Die Bewohner der Stadt haben sich verändert. In den U-Bahnen sitzen die Menschen dicht gedrängt. Eine junge Araberin sucht Augenkontakt zu mir, weicht nicht aus, wie sie es sonst vielleicht täte. Unsere Augen treffen sich einen Augenblick lang. Es ist kein Flirt. Es ist die Frage: Gehören wir zusammen? Oder bist du mein Feind?

Ein Mann vor mir trägt eine blaue Breitling-Uhr am Handgelenk. Eine Uhr, die teuer ist und doch nicht auffallen soll. Seine Schultern sind nach vorne gezogen, seine Hände liegen im Schoß. Die Oberschenkel hat er zusammengepresst, die Fußspitzen zeigen nach innen. Der Mann hat Angst.

Unser Fußballplatz befindet sich auf dem Dach des Port & Terminals Pier 40, einem großen Parkhaus am Hudson River. Als ich abends ankomme, ist der Platz gesperrt. Parkwächter haben hier eine Versorgungsstation für die 20.000 Hilfskräfte aufgebaut, die in den Trümmern des World Trade Centers nach Opfern suchen. Wände von Mineralwasser stehen bereit, und Gummistiefel. New York hat gespendet. Im Fernsehen sagen sie, man solle kein Essen mehr bringen, es beginne bereits in den Sammelstationen zu faulen. Ich kämpfe mich zu unserem Platz durch.

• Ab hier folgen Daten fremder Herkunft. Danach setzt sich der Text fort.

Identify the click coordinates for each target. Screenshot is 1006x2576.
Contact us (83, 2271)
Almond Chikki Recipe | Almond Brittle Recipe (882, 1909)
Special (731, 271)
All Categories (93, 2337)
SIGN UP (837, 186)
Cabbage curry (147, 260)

Von oben kann ich das Empire State Building sehen. Es strahlt in den amerikanischen Nationalfarben: Blau, Weiß, Rot. Von der anderen Seite hatte man früher einen prächtigen Blick auf das World Trade Center. Jetzt ist nur noch eine Art Vulkan zu sehen: Die Wolkenkratzer in der Umgebung formen einen Berg mit Abhängen und Felsen. In der Mitte der Krater im Neonlicht, aus dem es dampft und lärmt. Der Hudson River Drive ist der Magma-Strom. Eine Kolonne von Lastern rumpelt nach Norden. Über 500.000 Tonnen Schutt müssen abtransportiert werden. Seit Sonntag sind hier 6.000 Trucks entlanggerollt.

Es wird Wochen dauern, bis man auf unserem Platz wieder spielen kann. Ich treffe Mark vor unserer Fußballkneipe. Die Rockmusik ist bis auf die Straße zu hören. Wir stellen uns gegenseitig die Frage, die alle zuerst stellen, wenn sie sich treffen. „Wo warst du am letzten Dienstag?“ Dann gehen wir hinein, ein Bier trinken.